These appear to be the only kilns which, perhaps from the unfitness of the clay, were worked in this part of the Forest, and were used only in manufacturing the most necessary utensils in daily life.

Of far greater extent are the works at Sloden, covering several acres. All that remains of these, too, are, I am sorry to say, mere fragments of a coarse black earthenware. And although I opened the ground at various points, I never could meet with anything perfect. Yet the spot is not without great interest. The character and nature of the south-western slope exactly coincide with Colt Hoare’s description of Knook Down and the Stockton Works.[251] Here are the same irregularities in the ground, the same black mould, the same coarse pottery, the same banks, and mounds, and entrenchments, all indicating the settlement of a Romano-British population. Half-way down the hill, not far from two large mounds marking the sites of kilns, stretch trenches and banks showing the spaces within which, perhaps, the potters’ huts stood, or where the cultivated fields lay, whilst at one place five banks meet in a point, and between two of them appear some slight traces of what may have been a road.[252]

At the bottom of the hill, but more to the south-westward, stands the Lower Hat, where the same coarse ware covers the earth, and where the presence of nettles and chickweed shows that the place has once been inhabited.

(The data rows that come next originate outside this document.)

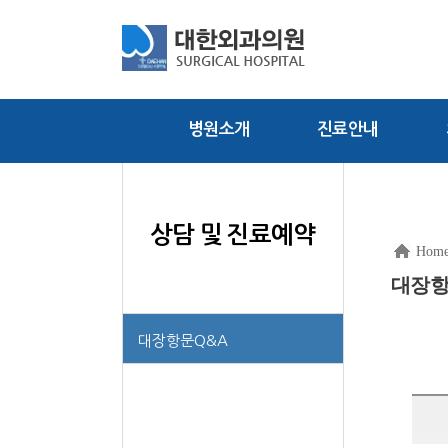
병원소개
진료안내
상담 및 진료예약
Hom
대장항
대장항문Q&A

The Crockle and Island Thorn potteries lie about a mile to the north-east. At Crockle there were, before Mr. Bartlett opened them, three mounds, varying in circumference from one hundred and eighty to seventy yards, each, as I have ascertained, containing at least three or four, but probably more, kilns. As the lowest part of the smallest and easternmost mound had not been entirely explored, I determined to open this piece. Beginning at the extremity, we soon came upon a kiln, which, like the others discovered by Mr. Bartlett, only showed its presence by the crumbling red brick earth. An enormous old oak-stump had grown close beside it, and around the bole were heaped the drinking-vessels and oil-flasks, which its now rotten roots had once pierced.

Necks of Oil-Flasks.

Necks of Wine-Vessels and Oil-Flask.

Nothing could better show, as the excavation proceeded, the former state of the works. Here were imbedded in the stiff yellow putty-like clay, of which they were made, masses of earthenware, the charcoal, with which they were fired, still sticking to their sides—pieces of vitreous-looking slag, and a grey line of cinders mixed with the red brick earth of the kiln. The ware remained just as it was cast aside by the potter. You might tell by the bulging of the sides, and the bright metallic glaze of the vessels, how the workman had overheated the kiln;—see, too, by the crookedness of the lines, where his hand had missed its stroke. All was here. The potter’s finger-marks were still stamped upon the bricks. Here lay the brass coin which he had dropped, and the tool he had forgotten, and the plank upon which he had tempered the clay.[253]

The Island Thorn potteries had been so thoroughly opened by Mr. Bartlett, that I there made but little further explorations, and must refer my readers to his account,[254] only here adding that the ware scarcely differed, except in shape and patterns, from that at Crockle.